Page-level text extractions

○ ○ ○

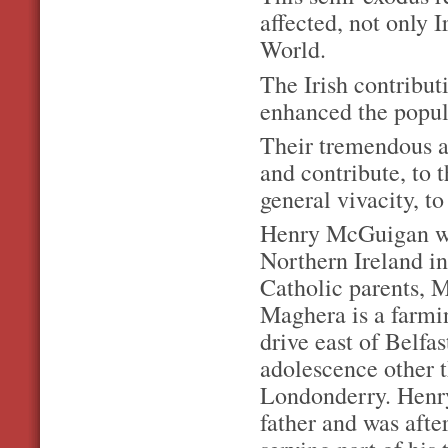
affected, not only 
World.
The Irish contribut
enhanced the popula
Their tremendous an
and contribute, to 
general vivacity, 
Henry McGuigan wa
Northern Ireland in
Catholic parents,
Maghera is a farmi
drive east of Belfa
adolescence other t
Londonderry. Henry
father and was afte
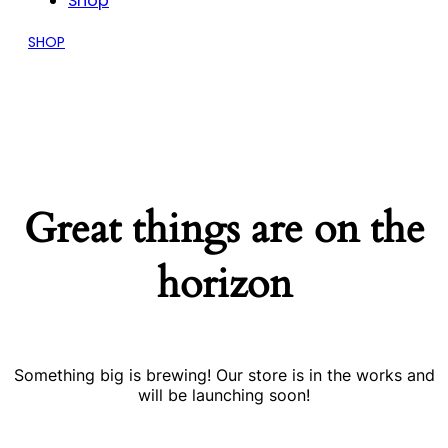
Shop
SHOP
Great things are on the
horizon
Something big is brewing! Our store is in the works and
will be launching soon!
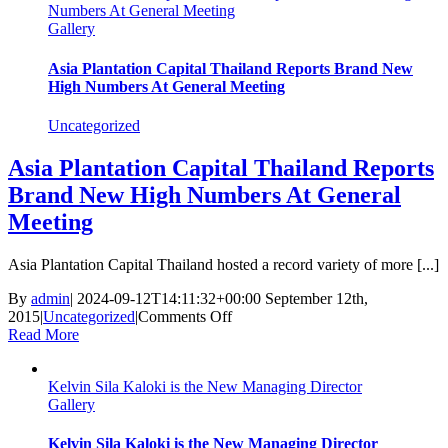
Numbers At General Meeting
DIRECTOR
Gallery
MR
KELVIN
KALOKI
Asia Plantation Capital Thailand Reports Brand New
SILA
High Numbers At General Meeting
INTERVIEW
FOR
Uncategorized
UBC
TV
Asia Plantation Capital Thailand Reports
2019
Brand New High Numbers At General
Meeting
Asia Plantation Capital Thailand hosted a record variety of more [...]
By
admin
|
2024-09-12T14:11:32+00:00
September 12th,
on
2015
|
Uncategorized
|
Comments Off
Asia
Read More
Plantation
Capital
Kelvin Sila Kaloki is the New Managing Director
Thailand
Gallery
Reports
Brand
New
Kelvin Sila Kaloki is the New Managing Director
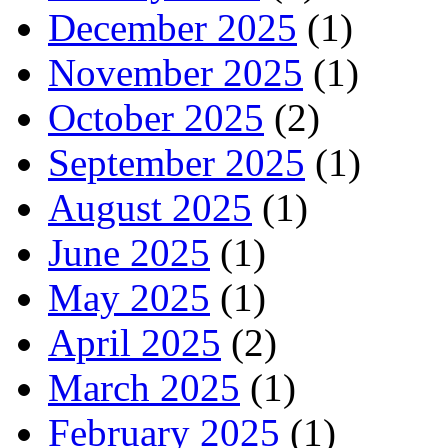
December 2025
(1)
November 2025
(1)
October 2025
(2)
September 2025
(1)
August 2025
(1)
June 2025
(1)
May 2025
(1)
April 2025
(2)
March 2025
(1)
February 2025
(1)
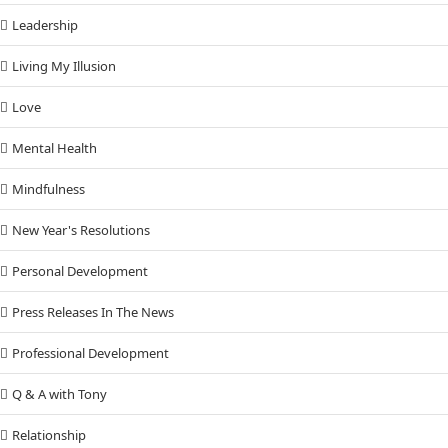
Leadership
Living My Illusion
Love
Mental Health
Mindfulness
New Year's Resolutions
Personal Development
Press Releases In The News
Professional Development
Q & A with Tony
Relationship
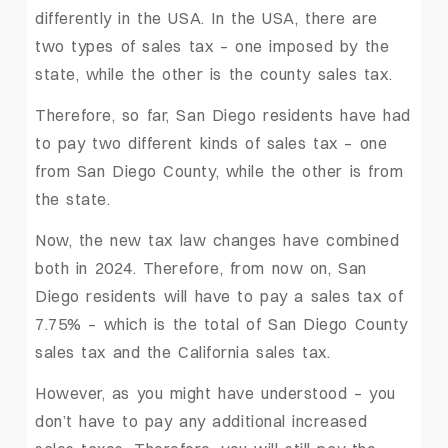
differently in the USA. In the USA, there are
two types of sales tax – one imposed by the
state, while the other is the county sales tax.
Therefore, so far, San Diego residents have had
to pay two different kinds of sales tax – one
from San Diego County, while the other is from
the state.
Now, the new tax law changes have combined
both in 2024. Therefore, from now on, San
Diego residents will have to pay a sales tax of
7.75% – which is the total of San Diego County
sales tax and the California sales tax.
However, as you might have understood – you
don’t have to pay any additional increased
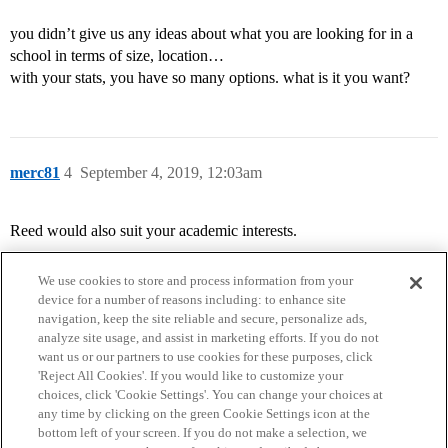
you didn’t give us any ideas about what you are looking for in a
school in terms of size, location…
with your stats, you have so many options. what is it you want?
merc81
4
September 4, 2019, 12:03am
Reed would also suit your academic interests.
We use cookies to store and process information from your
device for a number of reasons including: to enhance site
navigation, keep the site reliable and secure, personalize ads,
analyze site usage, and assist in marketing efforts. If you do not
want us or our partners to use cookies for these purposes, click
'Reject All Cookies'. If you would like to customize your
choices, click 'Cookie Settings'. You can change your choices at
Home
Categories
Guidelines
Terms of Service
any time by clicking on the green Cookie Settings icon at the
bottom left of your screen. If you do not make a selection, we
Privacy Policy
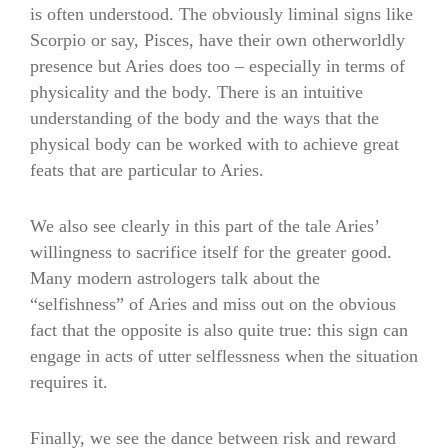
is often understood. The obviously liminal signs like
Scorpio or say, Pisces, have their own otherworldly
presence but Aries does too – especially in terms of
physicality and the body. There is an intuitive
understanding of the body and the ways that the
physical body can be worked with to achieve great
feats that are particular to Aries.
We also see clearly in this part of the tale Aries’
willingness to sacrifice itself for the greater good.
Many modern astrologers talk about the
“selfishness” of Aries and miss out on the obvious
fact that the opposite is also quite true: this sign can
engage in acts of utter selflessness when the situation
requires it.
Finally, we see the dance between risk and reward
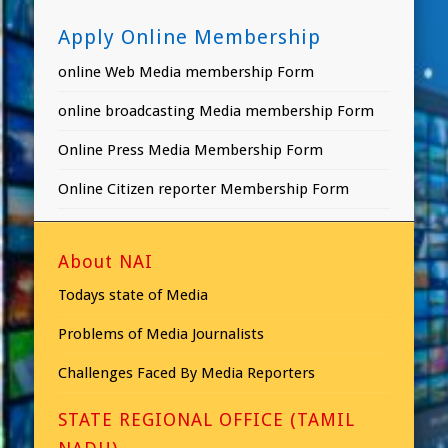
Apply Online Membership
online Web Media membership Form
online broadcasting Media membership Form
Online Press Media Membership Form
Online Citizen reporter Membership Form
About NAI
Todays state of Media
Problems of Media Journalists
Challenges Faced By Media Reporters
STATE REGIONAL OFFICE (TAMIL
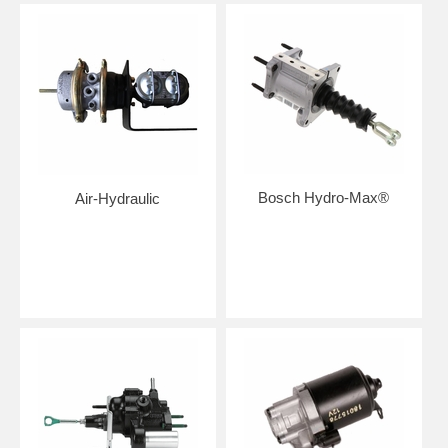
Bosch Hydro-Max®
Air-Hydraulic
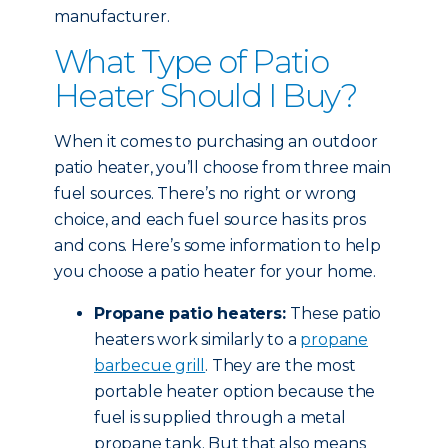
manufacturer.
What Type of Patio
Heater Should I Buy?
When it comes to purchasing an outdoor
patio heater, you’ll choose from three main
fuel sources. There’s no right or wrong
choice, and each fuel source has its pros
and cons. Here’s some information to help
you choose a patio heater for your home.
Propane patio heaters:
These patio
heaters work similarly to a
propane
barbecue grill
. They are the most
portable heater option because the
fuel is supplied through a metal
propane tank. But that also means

○ ○ ○

▶ PROBLEM
Only the lines containing the string "Press" are needed; pull them out of the records.

▶ TASK OUTPUT
Press Releases In The News
Online Press Media Membership Form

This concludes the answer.